Me... ME MATE!!! – Berrou a amazona.
– Com
prazer...
Fernanda
levantou a mão e suas unhas se transformaram mais uma vez em garras, enquanto
Saskia fechava os olhos e esperava. Com um golpe rápido Fernanda cortou o rosto
de Saskia e pegou impulso. Desferiu um soco em seu rosto atirando-a na parede.
Seu elmo saiu de seu rosto.
A amazona
abriu os olhos e viu a inimiga se aproximando. Ela segurou-a pela gola da
armadura e foi até o centro do salão. Olhou fundo nos olhos de Saskia e sorriu.
– Como você
é fraca... – Dizendo isso ela atirou Saskia para cima e saltou com as garras
flamejando.
Com um
único golpe no estomago suas garras atravessaram o estomago de Saskia e sua
armadura começou a rachar, algumas partes caíram no chão deixando-a
desprotegida. Ainda no ar Fernanda girou, pegou o pescoço de Saskia e atirou-a
de volta ao chão, destruindo o que restava da parte frontal da armadura.
A dor tomou
conta do corpo da amazona. Mas a dor era boa... Fazia com que ela esquecesse o
que havia feito com Laura. Abrindo os olhos mais uma vez pode ver sua inimiga
vindo em sua direção com as garras preparadas para acabar com tudo. Ela fechou
os olhos e esperou.
Mas tudo
que pode sentir foram as garras de sua inimiga sendo fincadas no chão, mas
nenhum resquício de poder. Ela abriu os olhos e viu o sorriso maligno de
Fernanda encarando-a
– Porque
você não acaba logo comigo? – Perguntou.
– Seria
muito fácil... – Disse ela se levantando. – Mas acho que é melhor eu fazer isso
logo. Tenho que ir atrás daqueles dois imbecís que passaram por essa casa...
Aquário e Cisne... Bem. De qualquer modo, adeus... Saskia de Fênix. ERUPÇÃO
SO...
– RELAMPAGO
DE PLASMA!!!
Antes que
Saskia pudesse se alegrar com a idéia de tudo estar acabado para ela, uma onde
de eletricidade dourada veio da entrada da casa e atingiu o peito de Fernanda
em cheio.
– Mas o que
é que...
Saskia se
virou e olhou para a entrada da casa... De lá vinham caminhando Lays, Mariana e
Carol, que estava mais a frente, com o punho brilhando em pura eletricidade.

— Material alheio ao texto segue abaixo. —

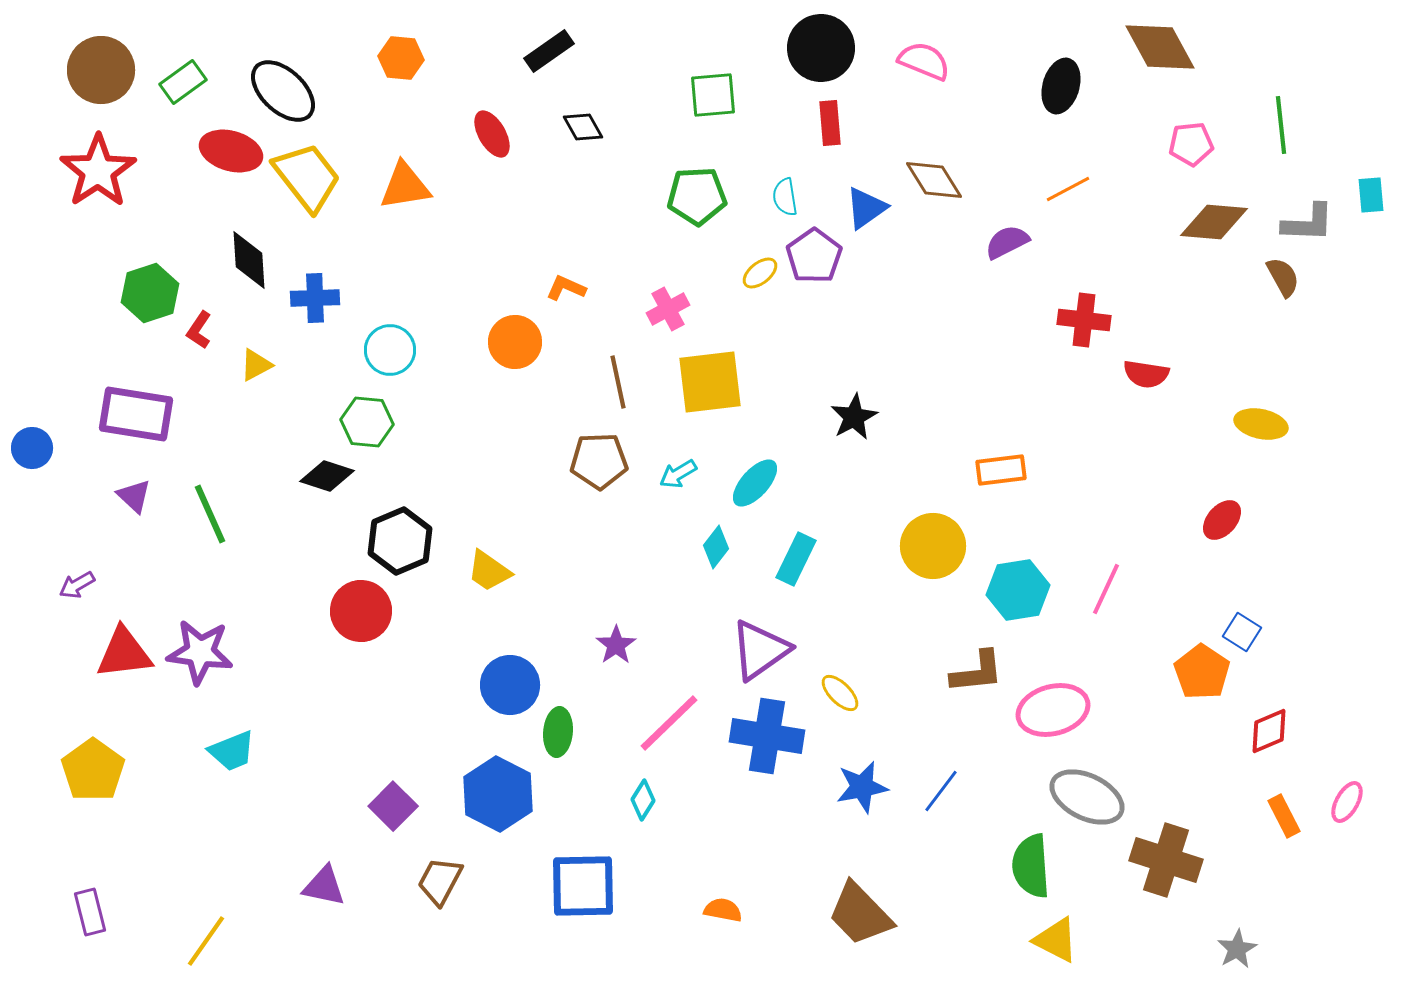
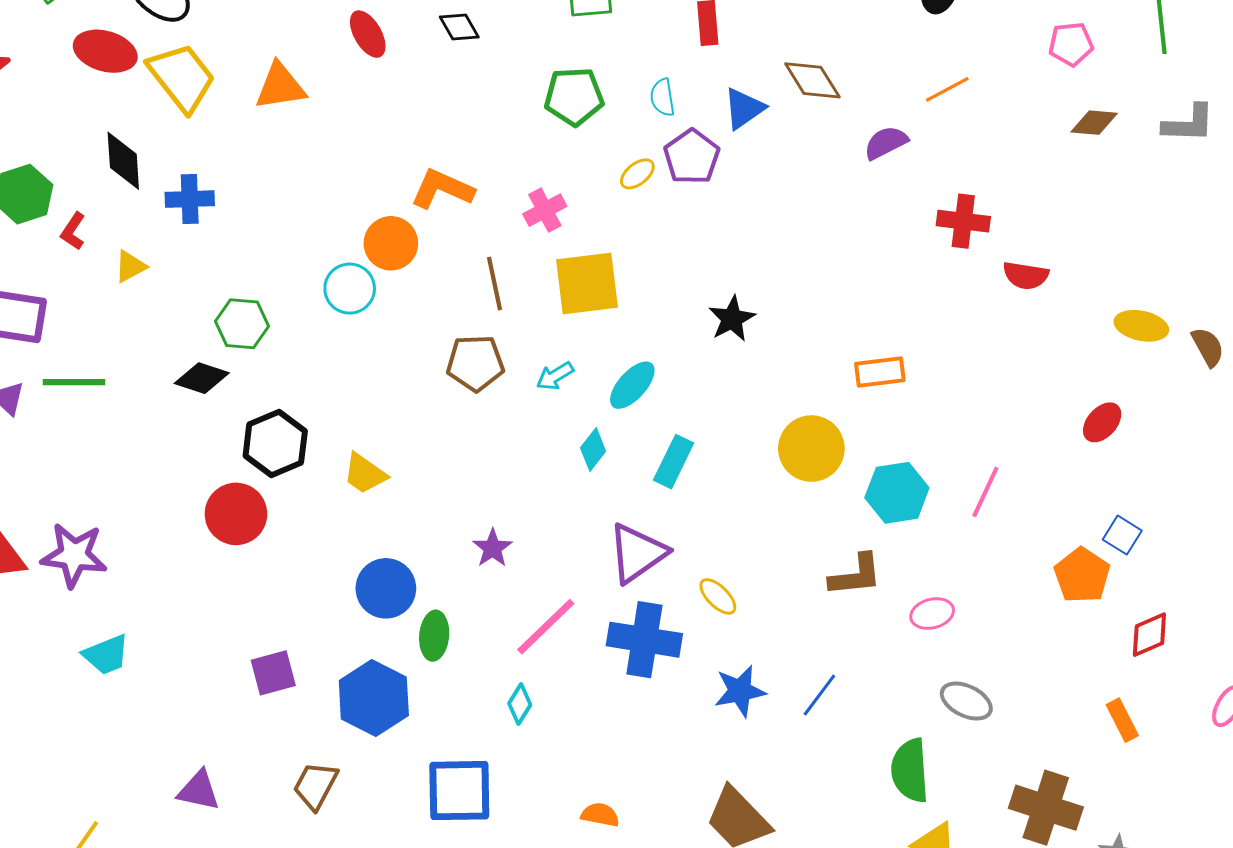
brown diamond: (1214, 222) -> (1094, 123), size x0.7
brown semicircle: (1283, 277) -> (1208, 347), moved
orange L-shape: (566, 288) -> (442, 189), size x1.6
cyan circle: (390, 350) -> (350, 289), moved
green line: (210, 514) -> (74, 382), moved, turned -66
pink ellipse: (1053, 710) -> (932, 614), size x0.6
gray ellipse: (1087, 797) -> (966, 701), size x0.7
purple square: (393, 806) -> (273, 673), moved, turned 30
orange rectangle: (1284, 816) -> (1122, 720), moved
brown cross: (1166, 860) -> (1046, 808), moved

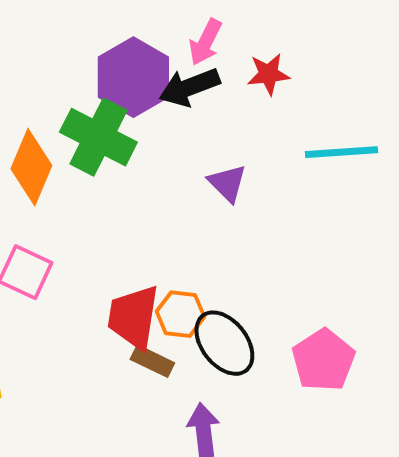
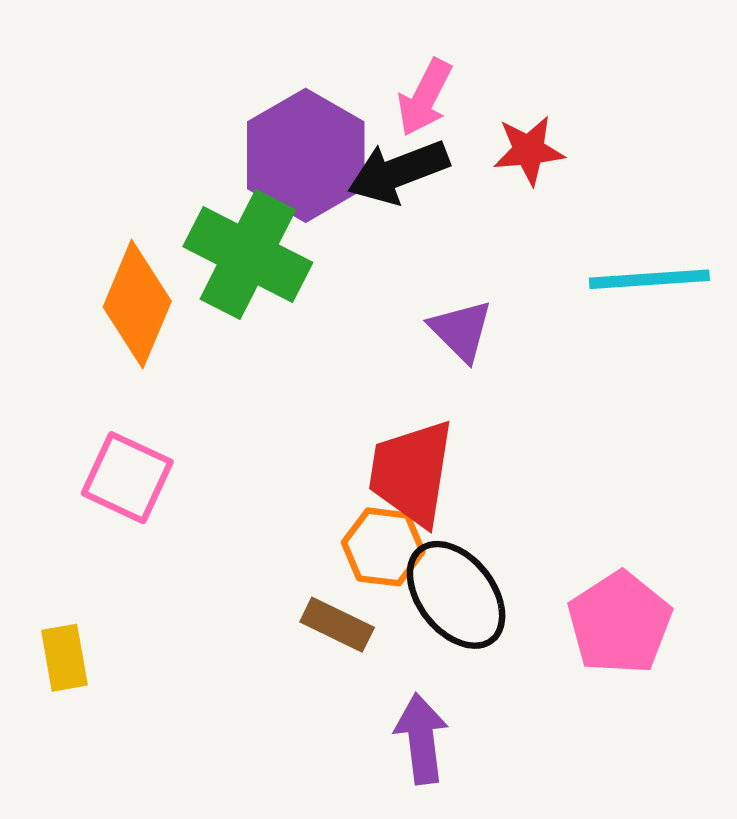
red trapezoid: (133, 317) -> (411, 473), moved

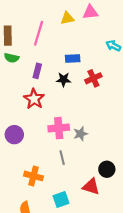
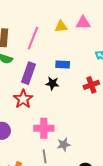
purple rectangle: (37, 71) -> (29, 73), size x1.5
red cross: (93, 78) -> (91, 85), moved
gray star: (81, 134) -> (64, 145), moved

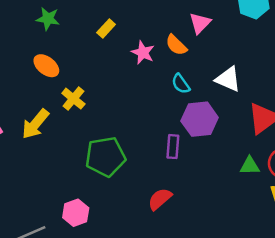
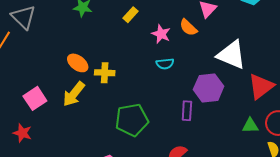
orange ellipse: (46, 66) -> (78, 63), moved
white triangle: (228, 79) -> (231, 55), size x1.4
cyan semicircle: (181, 84) -> (165, 64), moved, turned -60
yellow cross: (73, 99) -> (105, 73), turned -36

Ela se abaixou ao lado de Saskia enquanto as outras meninas correriam até
Fernanda.
– O que
você está pensando sua idiota?! – Gritou Carol.
– O que
você está fazendo? Porque não deixou que ela me matasse?
– Mas o
que... – Carol fechou os olhos e uma expressão de raiva inundou seu rosto. Ela
levantou a mão e deu uma tapa no rosto da amiga. – Você está desistindo?!
– Você não
sabe o que aconteceu...
Carol
soltou Saskia e se levantou. Olhou para as meninas que lutavam com Fernanda,
correu até lá e disparou uma onda de poder contra ela.
– Lays,
Mariana. Vão para a próxima casa... Essa luta agora é minha.